Saturday, March 20, 2010

The Morning After

We evacuated to northern Miami; to a place called Kendall. I remember coming out of a dark hall way. We saw through holes in the plywood into the backyard of their house. The pool was black. There was tar in it. The screened enclosure was a twisted mass of metal. It danced into the tar pit, through the air and seemed to look for the rest of its body.

The sky was still gray. Before the storm the sky was the most beautiful thing I could remember seeing. I have never seen a sky like I did the day before the storm. I asked my Dad, “What’s it going to be like?” “I don’t know,” he said. I kept asking. I thought I woke up early that day because my room was so dark but when I went outside the sun shined like it never had before. There was already plywood nailed in front of my bedroom window making my room dark.

But it was gray now. My Dad told me to come out front. I was eight and my sisters Liz and Rachel were six and two. I went out front. They stayed inside.

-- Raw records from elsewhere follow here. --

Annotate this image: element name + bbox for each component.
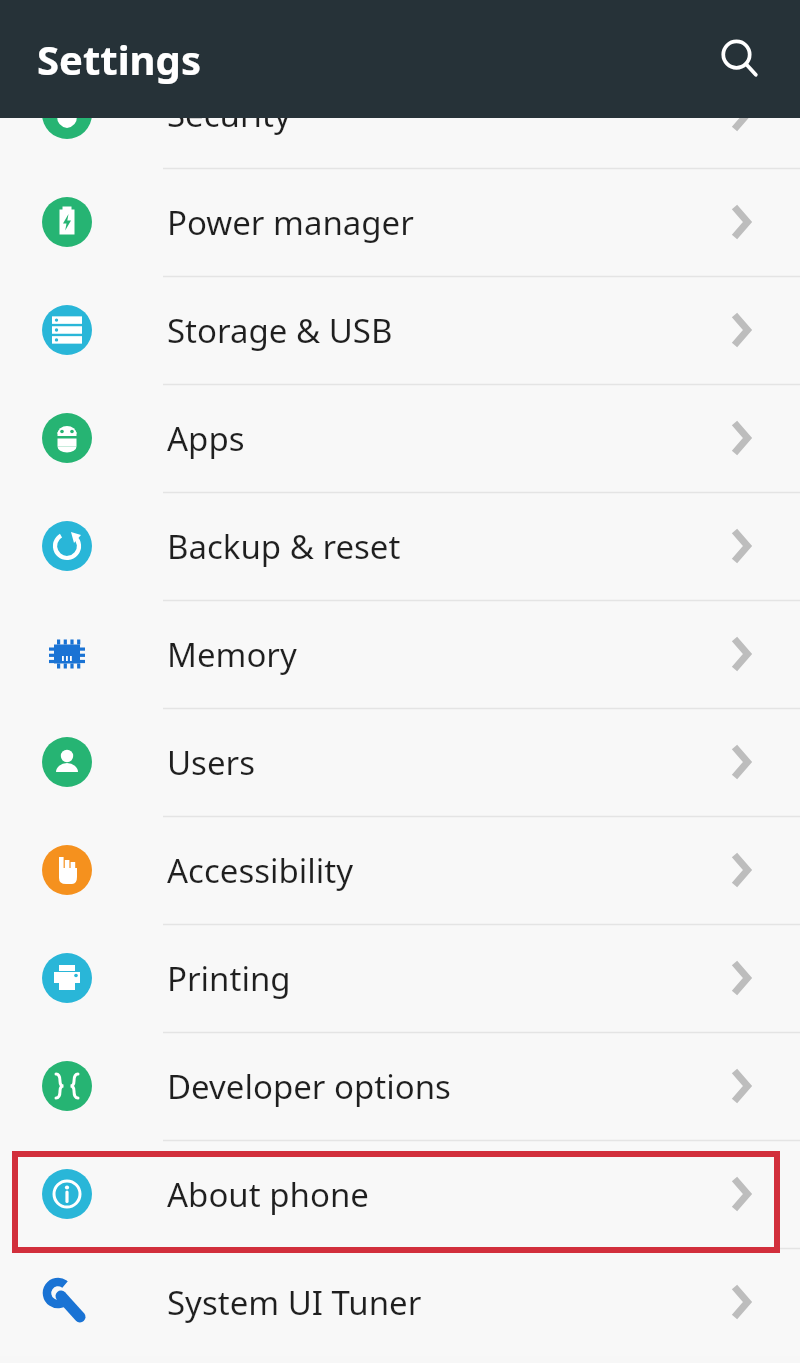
button[interactable]: Printing (0, 924, 800, 1032)
button[interactable]: Developer options (0, 1032, 800, 1140)
staticText: Accessibility (167, 848, 667, 893)
staticText: Developer options (167, 1064, 667, 1109)
staticText: Backup & reset (167, 524, 667, 569)
staticText: Storage & USB (167, 308, 667, 353)
button[interactable]: Backup & reset (0, 492, 800, 600)
staticText: Printing (167, 956, 667, 1001)
staticText: Apps (167, 416, 667, 461)
button[interactable]: System UI Tuner (0, 1248, 800, 1356)
staticText: Power manager (167, 200, 667, 245)
staticText: About phone (167, 1172, 667, 1217)
button[interactable]: About phone (0, 1140, 800, 1248)
button[interactable]: Security (0, 60, 800, 168)
button[interactable]: Power manager (0, 168, 800, 276)
staticText: Security (167, 92, 667, 137)
staticText: Settings (37, 32, 201, 86)
button[interactable]: Users (0, 708, 800, 816)
button[interactable]: Search (704, 23, 776, 95)
staticText: Memory (167, 632, 667, 677)
staticText: Users (167, 740, 667, 785)
button[interactable]: Storage & USB (0, 276, 800, 384)
button[interactable]: Accessibility (0, 816, 800, 924)
button[interactable]: Memory (0, 600, 800, 708)
staticText: System UI Tuner (167, 1280, 667, 1325)
button[interactable]: Apps (0, 384, 800, 492)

The house in Kendall was on a hill. It was a rich person’s house and their nice red tiles had blown away. Streets made valleys in this neighborhood. They became rivers. I saw a man in a flat boat float by. He had wild eyes and looked at us. We were on an island. He kept rowing. I have no idea where he went but there really wasn’t anywhere to go.

We drove a white Dodge minivan circa 1990 or 1989 or some year to the house in Kendall. All of its windows were busted out. The storm happened in 1992 and I remember finding glass between the cushions in that van in 1995. That’s the year we left Florida that year.

Everything was broken so we started clearing debris. We picked up the front door first and propped it in the door way. Every day we worked. My sisters blonde and brunette watched from holes in the walls.

There was still food and gas for the generator. The only way to occupy time was taking trees, metal, roofs, cars, branches, tiles, tires, stop signs, bits of metal, animal corpses, toilets, chairs, window frames, wet clothes, dolls, toys, photographs, memories and put them into giant piles that reached up to heaven. We burned those piles.

One day I was sweeping glass up. I stopped. I had started a collection of rusted bits of metal. They were easy to collect. I started looking for them and heard the chainsaws rev up. I went to watch my Dad and other men chainsaw a giant gumbo limbo tree into small pieces and throw them in the pile that reached to Heaven to be burned.

My Mom came to me then. “It’s too dangerous for you to be this far away from the house,” she said. She took my hand and led me closer to the house. When we came around the corner my blonde two-year-old sister with crystal blue eyes that look into your soul and understand things that they shouldn’t held my yellow broom and swept up glass. My Mother fell to her knees and cried. I watched her cry, not understanding, not knowing and took my sisters hand to lead her inside.